[This article on crank length from last year dovetails nicely with our saddle height post from earlier this week. —ed.]
Crank length is an often overlooked aspect of bike fit. A majority of production road-oriented bikes come outfitted with either 170mm or 175mm cranks. You do occasionally see 165mm cranks spec’d on the very smallest frame sizes, and some manufacturers offer 172.5mm cranks on their mid-sized frames, but it’s a rare occasion to encounter a crank under 165mm or over 175mm on a bike primarily intended for road riding.
There are a number of methods for determining proper crank length. Peter White recommends 18.5% of the distance from the top of the femur to the floor in bare feet. Leonard Zinn recommends 21% of inseam measured in bare feet. Bill Boston recommends measuring femur length from the center of the hip joint to the end of the bone in inches, then using this measurement as crank length in centimeters (for example, if your femur measures 17 inches, you would use a 17cm [170mm] crank).
Let’s use Peter White’s method as an example. For simplicity, let’s assume a rider with a top of the femur to the floor measurement of 919mm (36 1/16″). Multiply by Peter’s 18.5% (919mm x .185 = 170mm) and you end up with a recommendation for 170mm cranks. That’s convenient for someone with a 36″ floor to femur measurement, but it gets more complicated for individuals outside the “normal” range. Shorten the floor to femur measurement by three inches (33″) and the recommendation quickly drops down to 155mm (838.2mm x .185 = 155mm). Lengthen the floor to femur measurement by three inches (39″) and the recommendation jumps up to 183mm (990.6mm x .185 = 183.25mm). Both fall outside the normal range of sizes typically offered in road cranks.
I believe there’s quite a bit of room for personal preference in these formulas. I also think the human body is amazingly adaptable and we can probably get used to just about any crank length currently being manufactured, regardless of our leg length. That said, it’s only reasonable to assume that crank length should vary based upon an individual’s physiology. As Lennard Zinn said, “If you accept that muscles and joints work most effectively when operating in a certain range of motion, then it only makes sense that muscles, bones and tendons work that way for everyone. Short riders should not be required to force their muscles through a greater range of motion than the person with an 80cm inseam riding a 172.5mm crank. And on the other end, 7-foot basketball players do not bend their legs any less when they jump than shorter players. So why should they use minimal knee bend and operate their muscles only through a tiny part of their range when they ride a bike?”

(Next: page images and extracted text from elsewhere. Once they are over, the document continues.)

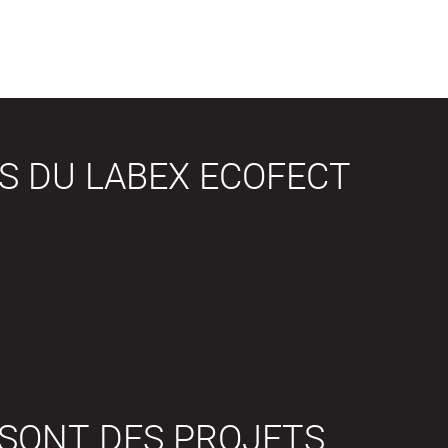
S DU LABEX ECOFECT
 SONT DES PROJETS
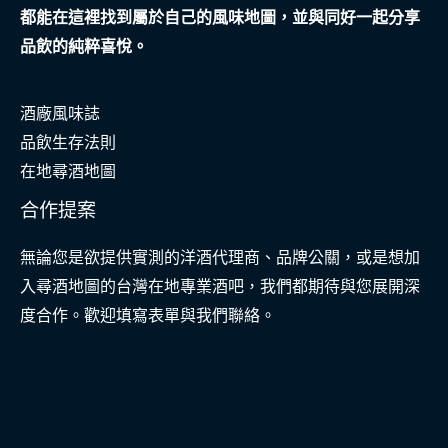
都能在這裡找到屬於自己的風味地圖，並與同好一起分享
護
品飲的純粹喜悅。
酒廠風味誌
品飲生存法則
在地尋酒地圖
合作提案
無論您是欲提供實測的洋酒代理商、品牌公關，或是想加
入尋酒地圖的台灣在地專業酒吧，我們都期待與您展開深
度合作。歡迎填寫表單與我們聯絡。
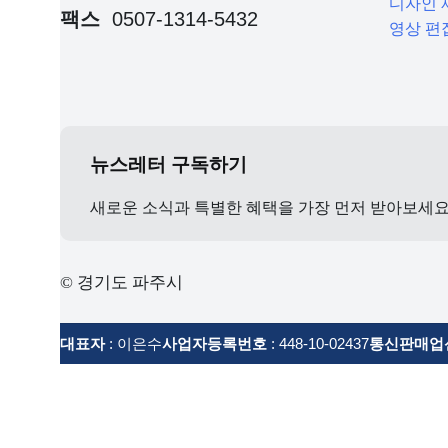
디자인 
팩스
0507-1314-5432
영상 편
뉴스레터 구독하기
새로운 소식과 특별한 혜택을 가장 먼저 받아보세
© 경기도 파주시
대표자
: 이은수
사업자등록번호
: 448-10-02437
통신판매업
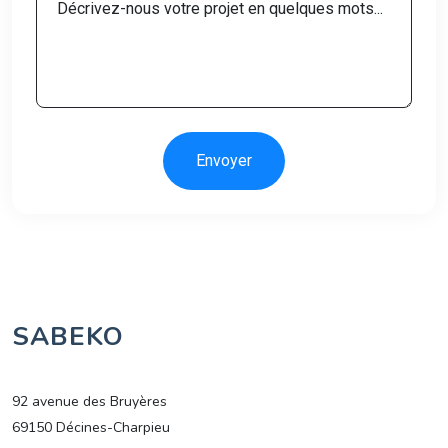
Envoyer
SABEKO
92 avenue des Bruyères
69150 Décines-Charpieu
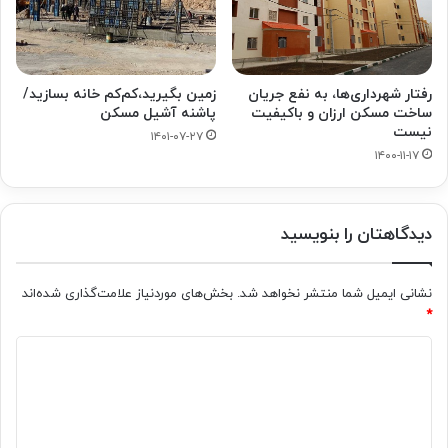
رفتار شهرداری‌ها، به نفع جریان
زمین بگیرید،کم‌کم خانه بسازید/
ساخت مسکن ارزان و باکیفیت
پاشنه آشیل مسکن
نیست
۱۴۰۱-۰۷-۲۷
۱۴۰۰-۱۱-۱۷
دیدگاهتان را بنویسید
نشانی ایمیل شما منتشر نخواهد شد.
بخش‌های موردنیاز علامت‌گذاری شده‌اند
*
د
ی
د
گ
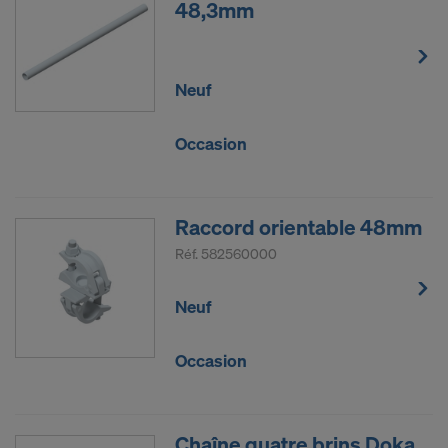
48,3mm
Neuf
Occasion
Raccord orientable 48mm
Réf.
582560000
Neuf
Occasion
Chaîne quatre brins Doka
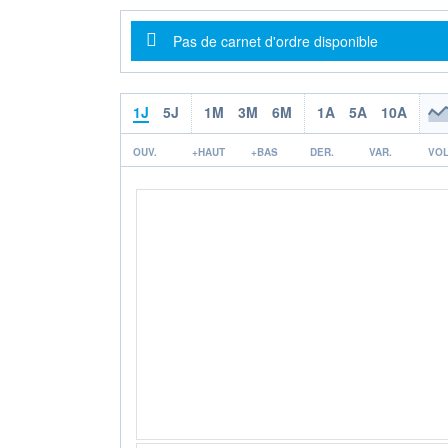
Message d'information
Pas de carnet d'ordre disponible
1J
5J
1M
3M
6M
1A
5A
10A
OUV.
+HAUT
+BAS
DER.
VAR.
VOL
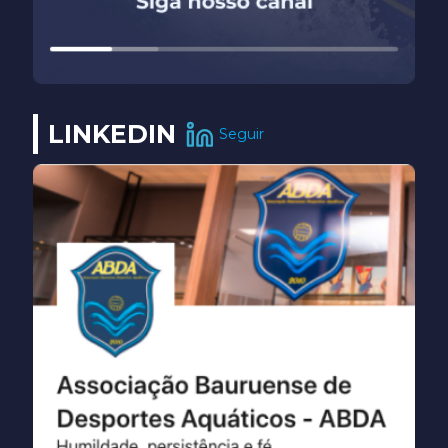
LINKEDIN
Seguir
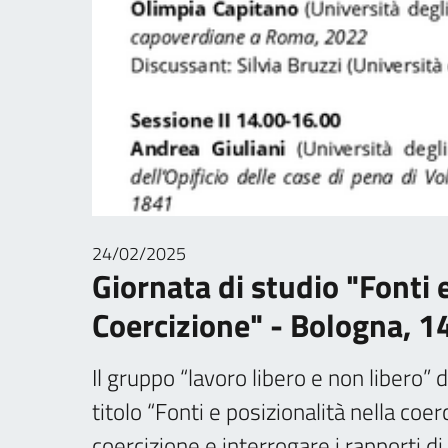
24/02/2025
Giornata di studio "Fonti 
Coercizione" - Bologna, 
Il gruppo “lavoro libero e non libero” d
titolo “Fonti e posizionalità nella coer
coercizione e interrogare i rapporti di 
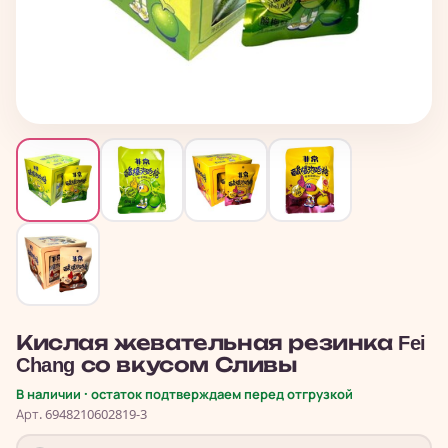
Кислая жевательная резинка Fei
Chang со вкусом Сливы
В наличии · остаток подтверждаем перед отгрузкой
Арт. 6948210602819-3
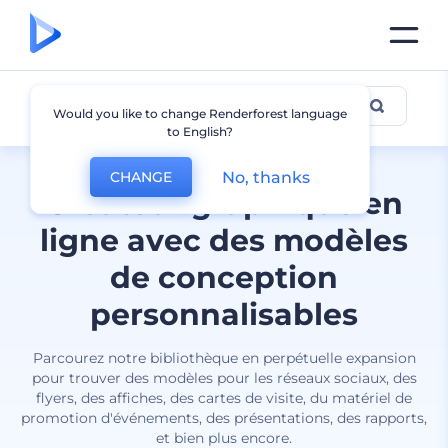
Tous les designs
Would you like to change Renderforest language
to English?
No, thanks
CHANGE
Créateur graphique en
ligne avec des modèles
de conception
personnalisables
Parcourez notre bibliothèque en perpétuelle expansion
pour trouver des modèles pour les réseaux sociaux, des
flyers, des affiches, des cartes de visite, du matériel de
promotion d'événements, des présentations, des rapports,
et bien plus encore.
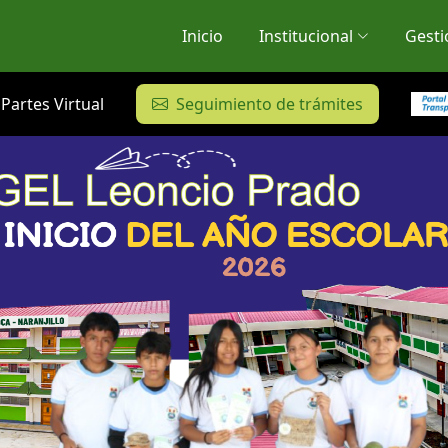
Inicio
Institucional
Gesti
Partes Virtual
Seguimiento de trámites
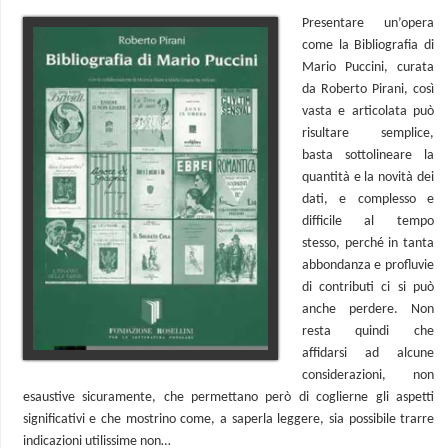
Presentare un’opera
come la Bibliografia di
Mario Puccini, curata
da Roberto Pirani, così
vasta e articolata può
risultare semplice,
basta sottolineare la
quantità e la novità dei
dati, e complesso e
difficile al tempo
stesso, perché in tanta
abbondanza e profluvie
di contributi ci si può
anche perdere. Non
resta quindi che
affidarsi ad alcune
considerazioni, non
esaustive sicuramente, che permettano però di coglierne gli aspetti
significativi e che mostrino come, a saperla leggere, sia possibile trarre
indicazioni utilissime non…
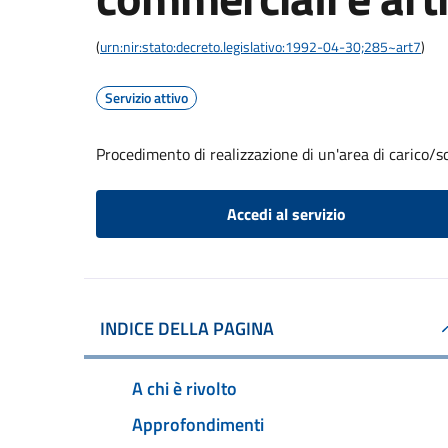
(
urn:nir:stato:decreto.legislativo:1992-04-30;285~art7
)
Servizio attivo
Procedimento di realizzazione di un'area di carico/sc
Accedi al servizio
INDICE DELLA PAGINA
A chi è rivolto
Approfondimenti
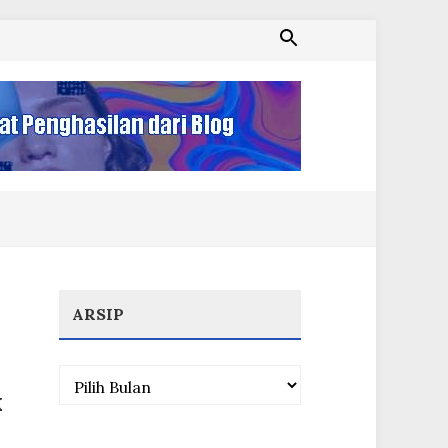
ARSIP
Arsip
k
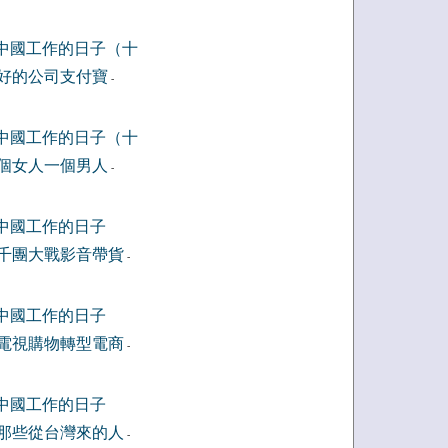
中國工作的日子（十
好的公司支付寶
-
中國工作的日子（十
個女人一個男人
-
中國工作的日子
千團大戰影音帶貨
-
中國工作的日子
電視購物轉型電商
-
中國工作的日子
那些從台灣來的人
-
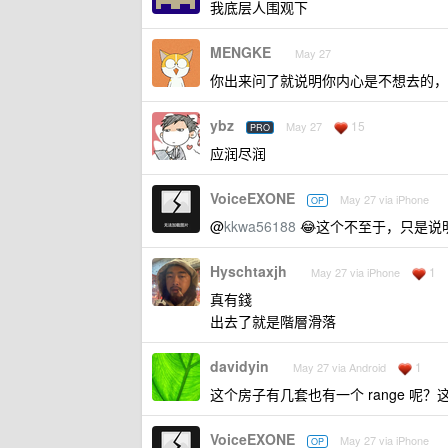
我底层人围观下
MENGKE
May 27
你出来问了就说明你内心是不想去的，
ybz
15
May 27
PRO
应润尽润
VoiceEXONE
May 27 via iPhone
OP
@
kkwa56188
😂这个不至于，只是说
Hyschtaxjh
1
May 27 via iPhone
真有錢
出去了就是階層滑落
davidyin
1
May 27 via Android
这个房子有几套也有一个 range 
VoiceEXONE
May 27 via iPhone
OP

Assuming Mr. Zinn is correct, taking a closer look at crank length should be particularly advantageous for those who are significantly taller or shorter than average. On the outer edges of the bell curve, it’s very unlikely people are riding cranks that are close to their ideal length.
While it’s not easy to find unusually short or long cranks, they’re out there. The Specialites TA Carmina is a beautiful, if expensive, production crank that has interchangeable arms available from 155mm up to 185mm. Lennard Zinn offers oversized cranks, and da Vinci Designs offers custom cranks in almost any size within reason.
Those who aren’t involved in the recumbent community probably don’t realize that recumbent riders have been experimenting with ultra-short cranks for some time now (see the links below). Some of their findings are quite interesting and may possibly be applicable to upright bikes. Short crank advocates claim reduced knee strain and higher crank RPMs among their advantages.
Ultra-long cranks may introduce more knee strain, and they will definitely reduce cornering clearance, so both of these facts should be taken into account if you’re considering retrofitting a longer crank on your existing bike.
And finally, whether you’re going up or down in length, keep in mind that a major change in crank length will very likely require a change in saddle height, which, of course, will affect overall bike fit.